(Available data begins)

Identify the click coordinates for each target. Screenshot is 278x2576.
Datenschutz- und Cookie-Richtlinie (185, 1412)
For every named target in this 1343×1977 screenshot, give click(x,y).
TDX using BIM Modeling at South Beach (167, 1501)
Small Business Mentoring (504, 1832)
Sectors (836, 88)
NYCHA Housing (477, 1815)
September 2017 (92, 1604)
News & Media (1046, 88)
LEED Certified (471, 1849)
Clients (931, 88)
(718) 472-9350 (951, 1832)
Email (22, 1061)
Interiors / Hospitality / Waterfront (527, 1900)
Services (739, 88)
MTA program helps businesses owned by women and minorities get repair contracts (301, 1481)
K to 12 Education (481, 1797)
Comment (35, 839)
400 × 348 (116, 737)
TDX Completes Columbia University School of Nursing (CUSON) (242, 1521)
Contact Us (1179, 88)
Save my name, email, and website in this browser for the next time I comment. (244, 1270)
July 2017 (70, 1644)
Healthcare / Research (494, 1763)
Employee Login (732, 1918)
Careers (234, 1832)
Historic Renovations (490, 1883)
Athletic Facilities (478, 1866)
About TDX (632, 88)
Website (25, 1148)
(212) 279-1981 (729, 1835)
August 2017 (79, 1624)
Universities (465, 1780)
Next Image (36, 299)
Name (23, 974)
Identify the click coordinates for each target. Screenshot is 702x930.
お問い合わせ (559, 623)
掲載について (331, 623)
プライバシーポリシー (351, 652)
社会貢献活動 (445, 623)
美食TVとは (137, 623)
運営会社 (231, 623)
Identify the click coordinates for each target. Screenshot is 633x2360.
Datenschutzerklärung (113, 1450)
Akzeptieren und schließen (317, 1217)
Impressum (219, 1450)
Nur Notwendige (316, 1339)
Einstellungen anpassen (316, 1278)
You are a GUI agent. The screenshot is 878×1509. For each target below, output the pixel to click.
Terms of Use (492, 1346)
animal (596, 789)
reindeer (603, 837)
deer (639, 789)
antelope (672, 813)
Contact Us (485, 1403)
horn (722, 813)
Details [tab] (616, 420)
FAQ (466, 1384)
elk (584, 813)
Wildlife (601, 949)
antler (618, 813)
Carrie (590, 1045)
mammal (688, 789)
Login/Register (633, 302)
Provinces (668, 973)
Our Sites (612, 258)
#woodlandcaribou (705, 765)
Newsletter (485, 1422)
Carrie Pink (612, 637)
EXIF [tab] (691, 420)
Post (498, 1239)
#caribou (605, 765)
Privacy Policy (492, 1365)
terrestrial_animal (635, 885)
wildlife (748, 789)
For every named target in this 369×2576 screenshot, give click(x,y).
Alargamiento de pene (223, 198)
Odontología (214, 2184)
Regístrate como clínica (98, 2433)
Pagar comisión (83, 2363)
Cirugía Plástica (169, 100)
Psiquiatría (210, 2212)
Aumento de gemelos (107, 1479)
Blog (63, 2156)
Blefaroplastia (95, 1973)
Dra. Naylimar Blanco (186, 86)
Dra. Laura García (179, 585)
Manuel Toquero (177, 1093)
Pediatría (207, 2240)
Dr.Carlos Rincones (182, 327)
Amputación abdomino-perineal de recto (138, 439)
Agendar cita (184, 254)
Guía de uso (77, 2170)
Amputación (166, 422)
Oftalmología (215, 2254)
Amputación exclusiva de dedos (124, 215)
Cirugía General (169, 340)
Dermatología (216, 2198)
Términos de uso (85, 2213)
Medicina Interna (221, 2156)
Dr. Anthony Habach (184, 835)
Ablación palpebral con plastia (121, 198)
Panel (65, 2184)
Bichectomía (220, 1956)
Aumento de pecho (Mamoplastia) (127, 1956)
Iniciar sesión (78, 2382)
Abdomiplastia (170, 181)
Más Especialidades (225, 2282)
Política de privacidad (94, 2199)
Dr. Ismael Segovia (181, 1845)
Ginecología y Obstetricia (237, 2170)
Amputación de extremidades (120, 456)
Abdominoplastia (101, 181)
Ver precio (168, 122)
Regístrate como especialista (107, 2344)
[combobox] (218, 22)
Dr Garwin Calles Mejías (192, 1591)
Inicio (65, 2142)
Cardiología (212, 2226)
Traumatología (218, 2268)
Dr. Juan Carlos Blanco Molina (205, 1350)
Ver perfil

(Available data ends)

Task to carry out
Working from the data above, extract solely the lines from the one containing "Cirugía General (169, 340)" through the one containing "Abdominoplastia (101, 181)", exactly as they appear, both included.

Answer to this problem
Cirugía General (169, 340)
Dermatología (216, 2198)
Términos de uso (85, 2213)
Medicina Interna (221, 2156)
Dr. Anthony Habach (184, 835)
Ablación palpebral con plastia (121, 198)
Panel (65, 2184)
Bichectomía (220, 1956)
Aumento de pecho (Mamoplastia) (127, 1956)
Iniciar sesión (78, 2382)
Abdomiplastia (170, 181)
Más Especialidades (225, 2282)
Política de privacidad (94, 2199)
Dr. Ismael Segovia (181, 1845)
Ginecología y Obstetricia (237, 2170)
Amputación de extremidades (120, 456)
Abdominoplastia (101, 181)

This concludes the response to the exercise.